With the two FERC orders, two main actions happened:
- Generation of the energy was considered deregulated, meaning that a utility should separate out all of its generation and trading functions into an independent entity separate from the rest of the utility,
- Transmission was considered a monopoly and also ordered to be independent from everything else so that use of transmission needed to be procured through open and transparent mechanisms, and a system called OASIS (Open-Access Same-time Information System) was born.
When the FERC orders came in, everyone said that electric industry deregulation could not work. It was thought that blackouts and energy shortages would ensue. Barring a few exceptions of Enron-led gaming as in the California markets, it is fair to say that electricity markets have worked well and have been successful in working through several major policy changes across the country. However, it was key to note that much of the deregulation (with the exception of Texas) happened at the wholesale (transmission) level.
So, why can’t this happen to distribution?
Transmission vs. Distribution
While much of this is quite obvious, it is still important to state it here that transmission and distribution, for the most part, are quite different. Here are some high-level points of difference and why they matter.
- Transmission, for the most part, is networked whereas distribution if radial. This means that with transmission, there are multiple ways to get power to a specific location, unlike distribution where each location only gets power from one source.
- Much of the existing generation is still very centralized – large centralized generation that pump in energy directly into the transmission system.
This means that the lessons learnt from wholesale deregulation cannot be applied to distribution, right? Wrong!
So, what is changing?
With New York and California leading the way, it is very clear that the next area of change is to see more supply from the distribution side of the grid. This was necessitated by the retirement of several large centralized generators due to EPA and other rulings.

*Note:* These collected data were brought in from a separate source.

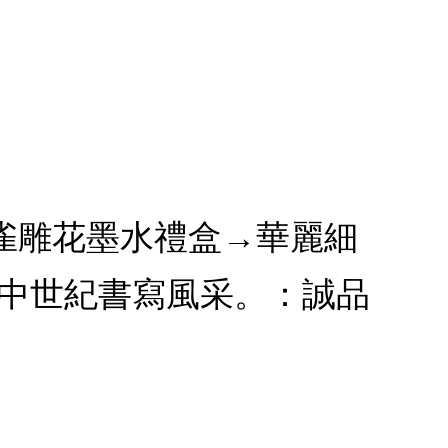
爵孔雀雕花墨水禮盒→華麗細
現中世紀書寫風采。：誠品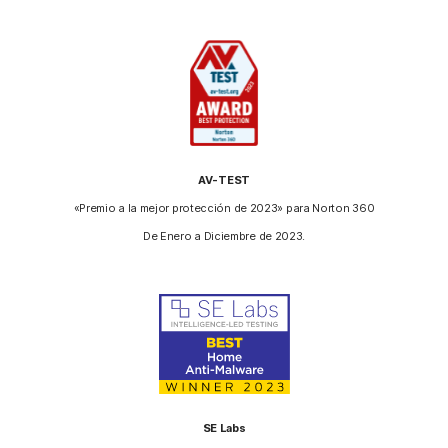
AV-TEST
«Premio a la mejor protección de 2023» para Norton 360
De Enero a Diciembre de 2023.
SE Labs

- The newer sources of power are also from renewable sources meaning that they are intermittent in nature and generally cannot be dispatched.
- Newer mechanisms such as microgrids are coming into play, which can almost be defined as smaller grids within the existing distribution grid. These grids have the ability to be somewhat self-sufficient in energy supply-demand under some circumstances.
- The advent of AMI and better sensing mechanisms in the field is allowing distribution utilities to control demand in ways that were considered not possible before.
So, what about the Independent Distribution System Operator?
Real changes are coming to the distribution system, as well. If the state of New York has its way — and all the signs are there that it will — we will have the beginning of a distribution system (and market) operator. New York is calling it the Distribution System Platform provider, or DSP, and has set up a stakeholder-driven process to put it in motion. For starters, it is expected that the existing utilities will run this operation. This is an acceptable situation for now because the number of independent participants are still small in number and small in terms of amount of energy pumped into the grid.
However, if and when:
- The number of independent participants — people who own generation that delivers power into the grid — goes up and/or
- The number of microgrids capable of some level of independent operation goes up and/or
- Retail providers start aggregating customers and/or providers to be able to deliver significant amounts of power into the distribution grid
- Or others - then
We should at least have a conversation about making this DSP (or a different name) independent. And this should not be just considered a New York state issue. It is fair to expect that every state will be moving in this direction at some point soon. Everyone is watching New York.